* Dataset content:
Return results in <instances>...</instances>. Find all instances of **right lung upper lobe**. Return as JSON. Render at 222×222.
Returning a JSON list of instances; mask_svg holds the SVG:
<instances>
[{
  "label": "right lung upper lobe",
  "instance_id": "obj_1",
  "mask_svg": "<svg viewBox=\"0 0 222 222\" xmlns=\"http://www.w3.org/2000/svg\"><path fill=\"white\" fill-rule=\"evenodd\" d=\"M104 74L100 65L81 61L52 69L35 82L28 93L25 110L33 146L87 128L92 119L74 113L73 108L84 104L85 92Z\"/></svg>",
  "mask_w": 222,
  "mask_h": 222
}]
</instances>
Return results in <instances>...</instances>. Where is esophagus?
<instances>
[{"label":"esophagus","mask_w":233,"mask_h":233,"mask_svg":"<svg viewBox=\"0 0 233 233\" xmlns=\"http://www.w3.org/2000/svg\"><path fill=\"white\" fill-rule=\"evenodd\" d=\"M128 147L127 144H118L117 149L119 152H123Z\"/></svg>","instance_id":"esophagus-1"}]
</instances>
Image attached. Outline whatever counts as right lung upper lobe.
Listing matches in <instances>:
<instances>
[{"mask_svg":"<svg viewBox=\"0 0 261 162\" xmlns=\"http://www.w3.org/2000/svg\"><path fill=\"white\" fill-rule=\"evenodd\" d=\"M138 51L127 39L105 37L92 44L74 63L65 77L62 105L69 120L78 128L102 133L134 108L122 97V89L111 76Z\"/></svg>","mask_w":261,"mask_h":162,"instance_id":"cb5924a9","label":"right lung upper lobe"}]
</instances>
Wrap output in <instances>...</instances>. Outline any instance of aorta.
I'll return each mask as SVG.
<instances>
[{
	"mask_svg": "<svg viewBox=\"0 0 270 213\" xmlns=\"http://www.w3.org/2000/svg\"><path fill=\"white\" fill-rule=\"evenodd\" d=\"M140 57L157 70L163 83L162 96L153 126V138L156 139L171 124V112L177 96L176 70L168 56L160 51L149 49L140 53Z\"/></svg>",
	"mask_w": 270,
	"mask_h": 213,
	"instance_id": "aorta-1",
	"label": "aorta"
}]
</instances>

* Exercise goal:
Set down, word for word and with no other lines, the listing from the line marked by "Image attached. Outline" through its final line.

* Result:
Image attached. Outline whatever counts as right lung upper lobe.
Listing matches in <instances>:
<instances>
[{"mask_svg":"<svg viewBox=\"0 0 261 162\" xmlns=\"http://www.w3.org/2000/svg\"><path fill=\"white\" fill-rule=\"evenodd\" d=\"M138 51L127 39L105 37L92 44L74 63L65 77L62 105L69 120L78 128L102 133L134 108L122 97V89L111 76Z\"/></svg>","mask_w":261,"mask_h":162,"instance_id":"cb5924a9","label":"right lung upper lobe"}]
</instances>
Wrap output in <instances>...</instances>. Outline any instance of aorta.
I'll return each mask as SVG.
<instances>
[{
	"mask_svg": "<svg viewBox=\"0 0 270 213\" xmlns=\"http://www.w3.org/2000/svg\"><path fill=\"white\" fill-rule=\"evenodd\" d=\"M140 57L157 70L163 83L162 96L153 126V138L156 139L171 124V112L177 96L176 70L168 56L160 51L149 49L140 53Z\"/></svg>",
	"mask_w": 270,
	"mask_h": 213,
	"instance_id": "aorta-1",
	"label": "aorta"
}]
</instances>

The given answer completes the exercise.